In a study recently published by the Centers for Disease Control and Prevention, one out of every five adults in the United States has a disability. That's a staggering statistic if you ask me.

The researchers also found that the highest percentages of people with disabilities are generally in the Southern states. 

The report did not determine why differences occur by state. However, states in the South tend to have the highest rates of chronic diseases, such as heart disease, obesity and diabetes, which are typically associated with disability. 

I wasn't too surprised by that news, because, for two years in a row (2010 and 2011),  Corpus Christi was the Fattest City in America. What was alarming were the actual percentages:  31.5% of adults in Alabama and 31.4% of adults in Mississippi and Tennessee are disabled. What's going on y'all?

The report indicated  the most common functional disability, which was reported by one in eight American adults,  was "mobility limitation." 

Extreme heat and summer vacation laziness have combined to cause "mobility limitations" for my children this summer- I practically have to push those kids through the door to get them outside. But, that's not what the CDC is talking about. Rather, they define a mobility limitation as "serious difficulty walking or climbing stairs."

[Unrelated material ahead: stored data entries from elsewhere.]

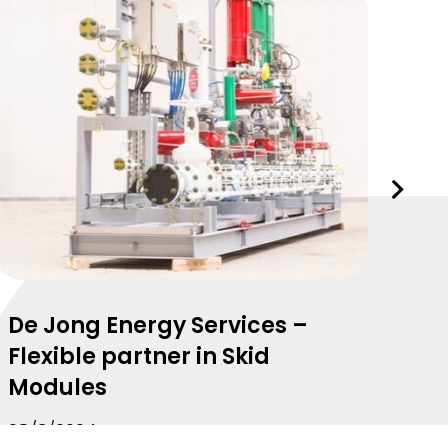
Volgend
slide
De Jong Energy Services –
Mo
Flexible partner in Skid
due
Modules
de
28/3/2024
29/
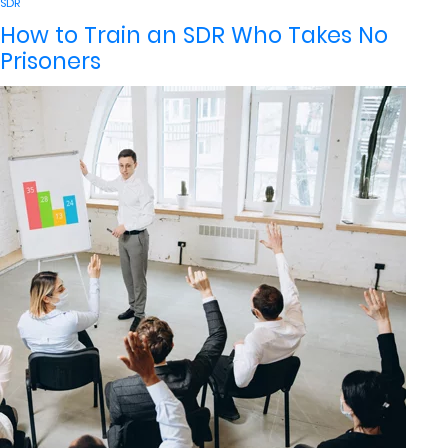
by
in
SDR
How to Train an SDR Who Takes No
Prisoners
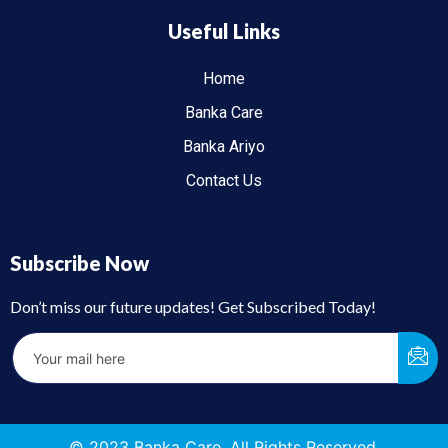
Useful Links
Home
Banka Care
Banka Ariyo
Contact Us
Subscribe Now
Don’t miss our future updates! Get Subscribed Today!
© 2023 Banka Care. All Rights Reserved.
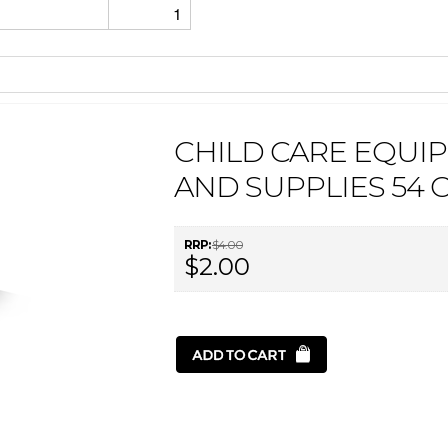
1
CHILD CARE EQUI
AND SUPPLIES 54 
RRP:
$4.00
$2.00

Like so many things, mobility is one of those things most of us take for granted until we begin to lose it. That's usually the point in time when we realize that even a simple, relatively uneventful day requires a great deal of strength, balance, coordination and stamina.

So, what are we to do?

Experts agree that the single most important thing you can do to remain mobile and independent is to engage in regular physical activity. We need to be active and to stay active. Aging Americans, including the patients on your caseload, need to be told: Never Stop Moving!

Some may say, "It's too late. I haven't been physically active in years. What good would it do if I started now?"

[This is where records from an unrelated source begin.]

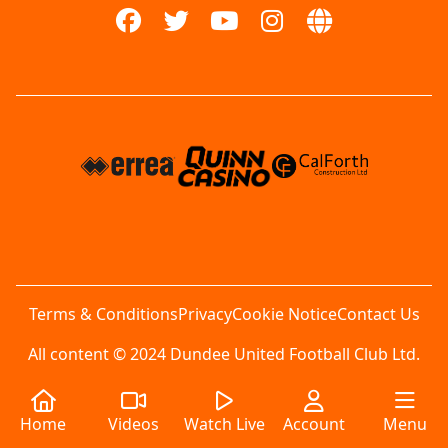
Terms & Conditions
Privacy
Cookie Notice
Contact Us
All content © 2024 Dundee United Football Club Ltd.
Home
Videos
Watch Live
Account
Menu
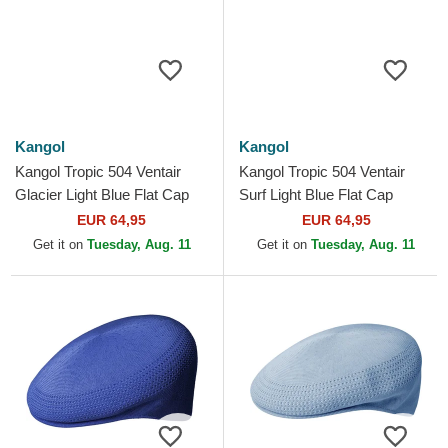
Kangol
Kangol
Kangol Tropic 504 Ventair
Kangol Tropic 504 Ventair
Glacier Light Blue Flat Cap
Surf Light Blue Flat Cap
EUR 64,95
EUR 64,95
Get it on
Tuesday, Aug. 11
Get it on
Tuesday, Aug. 11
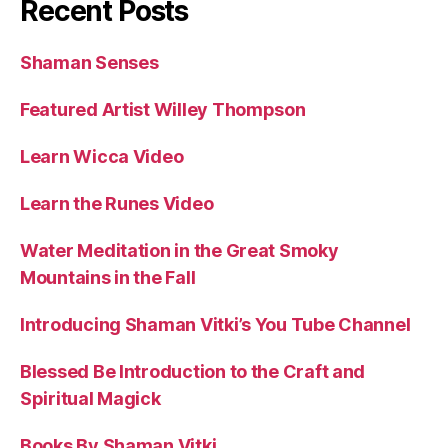
Recent Posts
Shaman Senses
Featured Artist Willey Thompson
Learn Wicca Video
Learn the Runes Video
Water Meditation in the Great Smoky
Mountains in the Fall
Introducing Shaman Vitki’s You Tube Channel
Blessed Be Introduction to the Craft and
Spiritual Magick
Books By Shaman Vitki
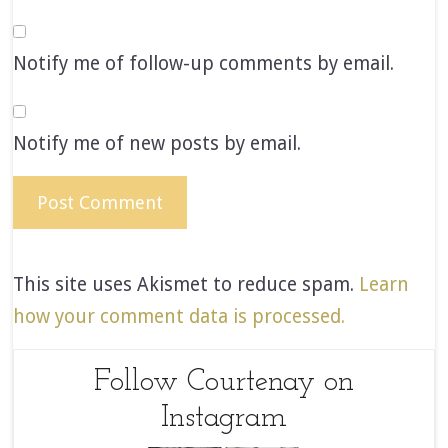
Notify me of follow-up comments by email.
Notify me of new posts by email.
This site uses Akismet to reduce spam.
Learn
how your comment data is processed.
Follow Courtenay on
Instagram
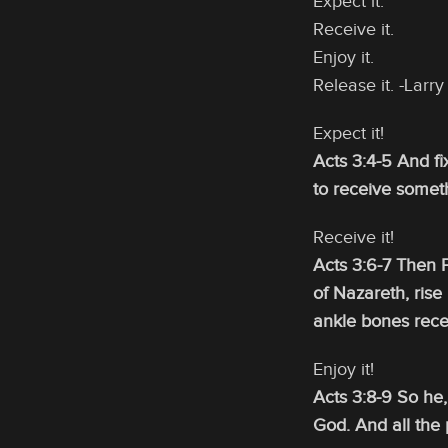
Expect it.
Receive it.
Enjoy it.
Release it. -Lar
Expect it!
Acts 3:4-5 And fi
to receive somet
Receive it!
Acts 3:6-7 Then P
of Nazareth, rise
ankle bones rece
Enjoy it!
Acts 3:8-9 So he
God. And all the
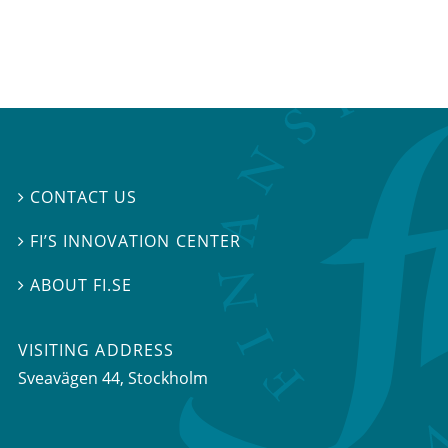
CONTACT US

FI’S INNOVATION CENTER

ABOUT FI.SE

VISITING ADDRESS
Sveavägen 44, Stockholm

For the vast majority of people, it is never too late to start. Evidence shows that starting a regular exercise program even after decades of inactivity brings great health benefits.

Of course, people who are older and out of shape will need to start slowly and increase their exercise program incrementally, but come on everyone...let's get moving. 

We've all heard that it's smart to take the stairs instead of the elevator, or park  a little further and walk a little more. But, let's be honest, most of our patients can't handle such heart pumping activities.



Here's a short list of practical things anyone can do at home:
  • stand or pace while you talk on the phone- it puts you on your feet
  • play with your pet- it's good for both of you
  • do a little dance- find a partner and sway along with the music
  • dust, sweep, mop, or clean something- anything
  • wash dishes- bubbles can be so much fun
  • fold clothes- score bonus points with this one
  • exercise while you watch TV- pedal a bike, use bands or light weights
  • assist with or prepare a meal-  set the table while you're at it
  • stretch- you could even try yoga
  • wave your hands in the air like you just don't care- that's really fun

This week, as you go about your work, in addition to all of the other guidance and recommendations you provide, when appropriate, consider encouraging your patients, friends and family to get moving using some of these simple, functional activities. 

Share this post and spread the word...limited mobility leads to disability! 

If you have any other ideas for senior appropriate physical activities, please leave your comments below. I would love to hear from you.

As always, thanks for reading...have a great week. Now, get out there and go move that body of yours.


A body in motion will remain in motion. A body at rest will remain at rest.